E’ pur vero che i governi dell’Unione Europea hanno difficoltà a marciare uniti ed in ogni occasione emergono differenze sostanziali, anche se ogni tanto qualche spiraglio comincia ad intravedersi. Infatti proprio il nostro governo si è fatto promotore di una proposta che potrebbe diventare un primo reale passo verso una nuova architettura europea.
“Il primo di questi passi è stato il dichiarato appoggio da lui (Renzi) dato alla creazione di un ministro del Tesoro unico, installato nell’Europa con i poteri inerenti ad ogni ministro del Tesoro: un bilancio sovrano, un debito sovrano, l’emissione di bond, una politica d’incentivazione degli investimenti pubblici e privati dell’Eurozona, con la responsabilità inerenti a poteri del genere”. Ci dice Scalfari il 24 aprile su Repubblica.
Ma il problema che sembra più grave per l’Europa è relativo alla grande massa di immigrati che arrivano continuamente da più parti.

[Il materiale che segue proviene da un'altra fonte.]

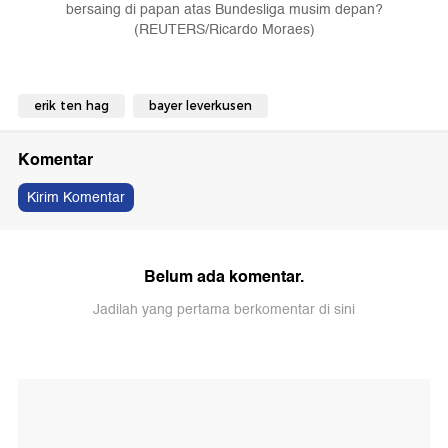
bersaing di papan atas Bundesliga musim depan?
(REUTERS/Ricardo Moraes)
erik ten hag
bayer leverkusen
Komentar
Kirim Komentar
Belum ada komentar.
Jadilah yang pertama berkomentar di sini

Ed infatti è stato predisposto un documento programmatico che porta il nome di Migration Compact che propone non solo il pieno ripristino del Patto di Schengen sull’abolizione dei confini intraeuropei, ma anche una politica comune europea sulla gestione dell’immigrazione provenienti dall’Africa sub-equatoriale, con l’obiettivo di trattenere gli emigranti nei Paesi d’origine.
“una serie finale di campi sulla costiera mediterranea con l’obiettivo di impedire ogni imbarco verso le coste europee, ma al tempo stesso di sottrarre quei migranti alla schiavitù cui sono attualmente sottoposti ospitandoli degnamente. Insomma, bonificare socialmente ed economicamente i Paesi africani con investimenti adeguati europei. Questo ambizioso progetto presuppone un’Europa unita che dovrebbe assumere in futuro un ruolo euro-africano che ci compete per geografia e per storia, non più coloniale ma di civiltà, cultura, economia.”